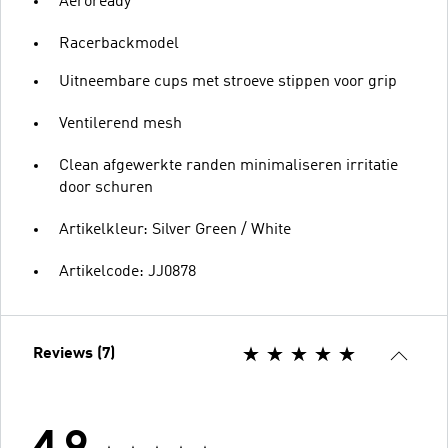
Aeroready
Racerbackmodel
Uitneembare cups met stroeve stippen voor grip
Ventilerend mesh
Clean afgewerkte randen minimaliseren irritatie
door schuren
Artikelkleur: Silver Green / White
Artikelcode: JJ0878
Reviews (7)
4.9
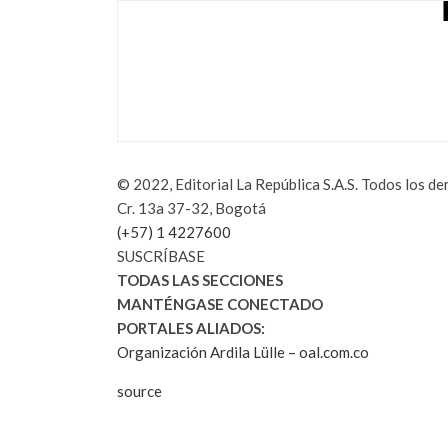
CARGAMOS | LA 
REVOLUCIONAR L
febrero 18, 2022
© 2022, Editorial La República S.A.S. Todos los d
Cr. 13a 37-32, Bogotá
(+57) 1 4227600
SUSCRÍBASE
TODAS LAS SECCIONES
MANTÉNGASE CONECTADO
PORTALES ALIADOS:
Organización Ardila Lülle – oal.com.co
source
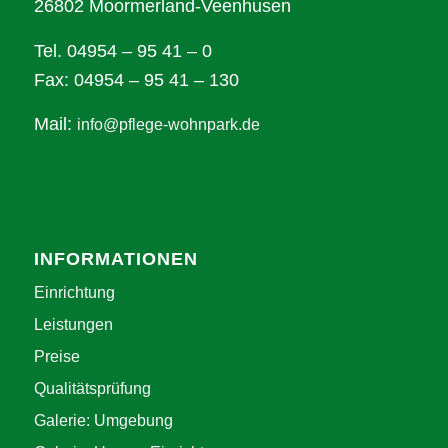
26802 Moormerland-Veenhusen
Tel. 04954 – 95 41 – 0
Fax: 04954 – 95 41 – 130
Mail:
info@pflege-wohnpark.de
INFORMATIONEN
Einrichtung
Leistungen
Preise
Qualitätsprüfung
Galerie: Umgebung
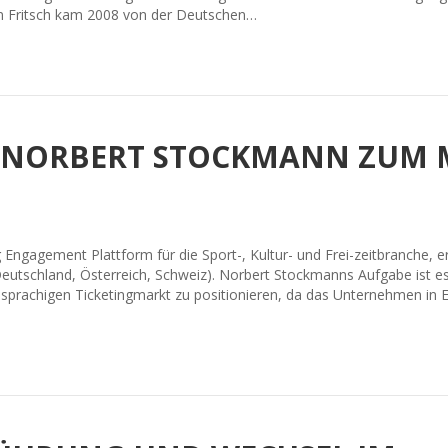
on Fritsch kam 2008 von der Deutschen…
T NORBERT STOCKMANN ZUM
ng Engagement Plattform für die Sport-, Kultur- und Frei-zeitbranche
eutschland, Österreich, Schweiz). Norbert Stockmanns Aufgabe ist es,
prachigen Ticketingmarkt zu positionieren, da das Unternehmen in Eu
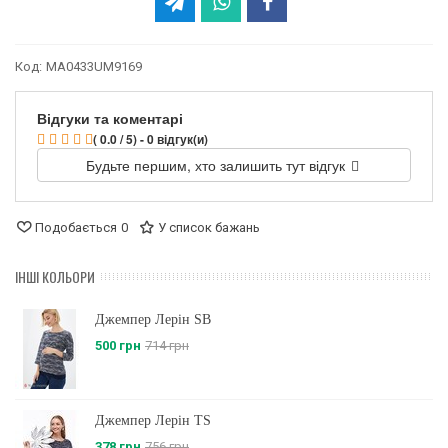
Код:
MA0433UM9169
Відгуки та коментарі
( 0.0 / 5) - 0 відгук(и)
Будьте першим, хто залишить тут відгук
Подобається
0
У список бажань
ІНШІ КОЛЬОРИ
Джемпер Лерін SB
500 грн
714 грн
Джемпер Лерін TS
378 грн
756 грн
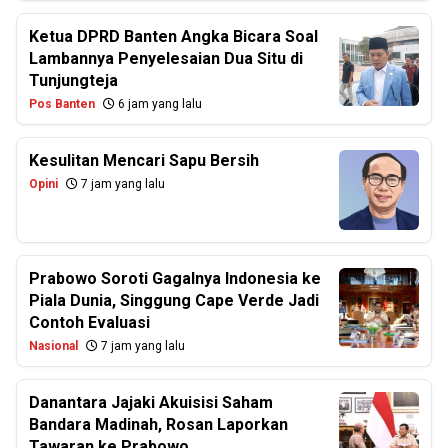
Ketua DPRD Banten Angka Bicara Soal
Lambannya Penyelesaian Dua Situ di
Tunjungteja
Pos Banten
6 jam yang lalu
Kesulitan Mencari Sapu Bersih
Opini
7 jam yang lalu
Prabowo Soroti Gagalnya Indonesia ke
Piala Dunia, Singgung Cape Verde Jadi
Contoh Evaluasi
Nasional
7 jam yang lalu
Danantara Jajaki Akuisisi Saham
Bandara Madinah, Rosan Laporkan
Tawaran ke Prabowo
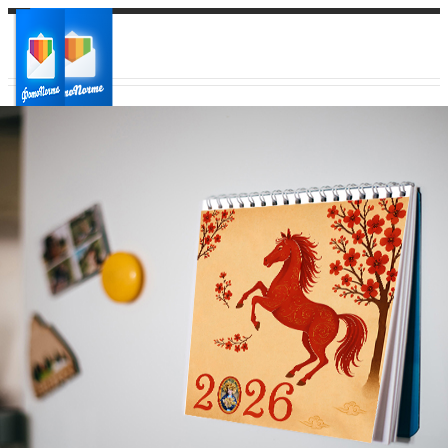
Ваш город:
Ваш регион доставки
Выберите из списка:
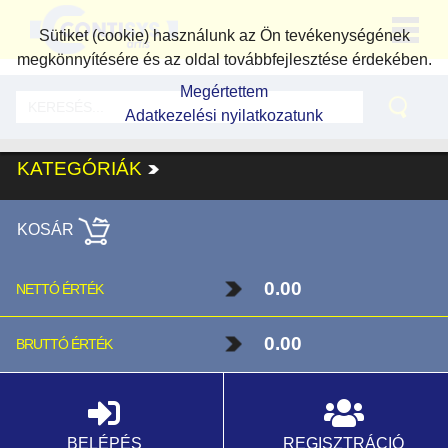
Sütiket (cookie) használunk az Ön tevékenységének
megkönnyítésére és az oldal továbbfejlesztése érdekében.
Megértettem
Adatkezelési nyilatkozatunk
KATEGÓRIÁK
KOSÁR
0.00
NETTÓ ÉRTÉK
0.00
BRUTTÓ ÉRTÉK
BELÉPÉS
REGISZTRÁCIÓ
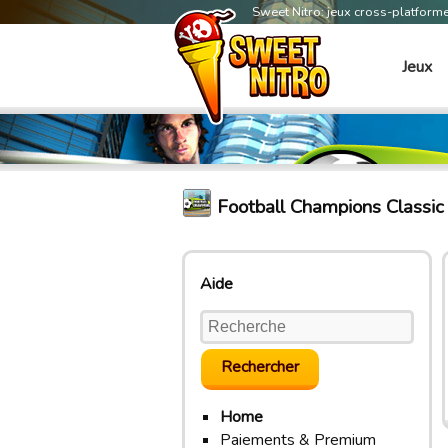
Sweet Nitro: jeux cross-platform
Jeux
Football Champions Classi
Aide
Home
Paiements & Premium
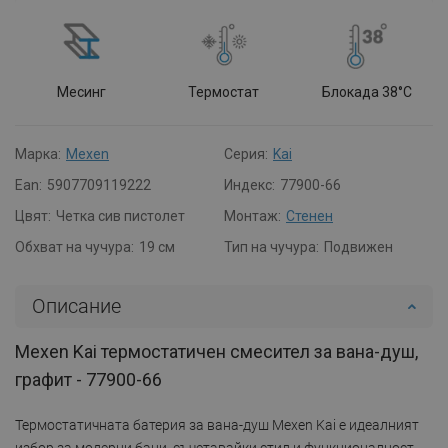
Месинг
Термостат
Блокада 38°C
Марка:
Mexen
Серия:
Kai
Ean:
5907709119222
Индекс:
77900-66
Цвят:
Четка сив пистолет
Монтаж:
Стенен
Обхват на чучура:
19 см
Тип на чучура:
Подвижен
Описание
Mexen Kai термостатичен смесител за вана-душ,
графит - 77900-66
Термостатичната батерия за вана-душ Mexen Kai е идеалният
избор за модерни бани, съчетавайки стил и функционалност.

TASK OBJECTIVE
Your answer must be the records above, word for word, with every picture left out.

ANSWER SPACE
Aeroready
Racerbackmodel
Uitneembare cups met stroeve stippen voor grip
Ventilerend mesh
Clean afgewerkte randen minimaliseren irritatie
door schuren
Artikelkleur: Silver Green / White
Artikelcode: JJ0878
Reviews (7)
4.9
CARGAMOS | LA 
REVOLUCIONAR L
febrero 18, 2022
© 2022, Editorial La República S.A.S. Todos los d
Cr. 13a 37-32, Bogotá
(+57) 1 4227600
SUSCRÍBASE
TODAS LAS SECCIONES
MANTÉNGASE CONECTADO
PORTALES ALIADOS:
Organización Ardila Lülle – oal.com.co
source
26802 Moormerland-Veenhusen
Tel. 04954 – 95 41 – 0
Fax: 04954 – 95 41 – 130
Mail:
info@pflege-wohnpark.de
INFORMATIONEN
Einrichtung
Leistungen
Preise
Qualitätsprüfung
Galerie: Umgebung
on Fritsch kam 2008 von der Deutschen…
T NORBERT STOCKMANN ZUM
ng Engagement Plattform für die Sport-, Kultur- und Frei-zeitbranche
eutschland, Österreich, Schweiz). Norbert Stockmanns Aufgabe ist es,
prachigen Ticketingmarkt zu positionieren, da das Unternehmen in Eu
Код:
MA0433UM9169
Відгуки та коментарі
( 0.0 / 5) - 0 відгук(и)
Будьте першим, хто залишить тут відгук
Подобається
0
У список бажань
ІНШІ КОЛЬОРИ
Джемпер Лерін SB
500 грн
714 грн
Джемпер Лерін TS
378 грн
756 грн
Ketua DPRD Banten Angka Bicara Soal
Lambannya Penyelesaian Dua Situ di
Tunjungteja
Pos Banten
6 jam yang lalu
Kesulitan Mencari Sapu Bersih
Opini
7 jam yang lalu
Prabowo Soroti Gagalnya Indonesia ke
Piala Dunia, Singgung Cape Verde Jadi
Contoh Evaluasi
Nasional
7 jam yang lalu
Danantara Jajaki Akuisisi Saham
Bandara Madinah, Rosan Laporkan
Tawaran ke Prabowo
Ваш город:
Ваш регион доставки
Выберите из списка:
Sütiket (cookie) használunk az Ön tevékenységének
megkönnyítésére és az oldal továbbfejlesztése érdekében.
Megértettem
Adatkezelési nyilatkozatunk
KATEGÓRIÁK
KOSÁR
0.00
NETTÓ ÉRTÉK
0.00
BRUTTÓ ÉRTÉK
BELÉPÉS
REGISZTRÁCIÓ
Sweet Nitro: jeux cross-platform
Jeux
Football Champions Classi
Aide
Home
Paiements & Premium
Месинг
Термостат
Блокада 38°C
Марка:
Mexen
Серия:
Kai
Ean:
5907709119222
Индекс:
77900-66
Цвят:
Четка сив пистолет
Монтаж:
Стенен
Обхват на чучура:
19 см
Тип на чучура:
Подвижен
Описание
Mexen Kai термостатичен смесител за вана-душ,
графит - 77900-66
Термостатичната батерия за вана-душ Mexen Kai е идеалният
избор за модерни бани, съчетавайки стил и функционалност.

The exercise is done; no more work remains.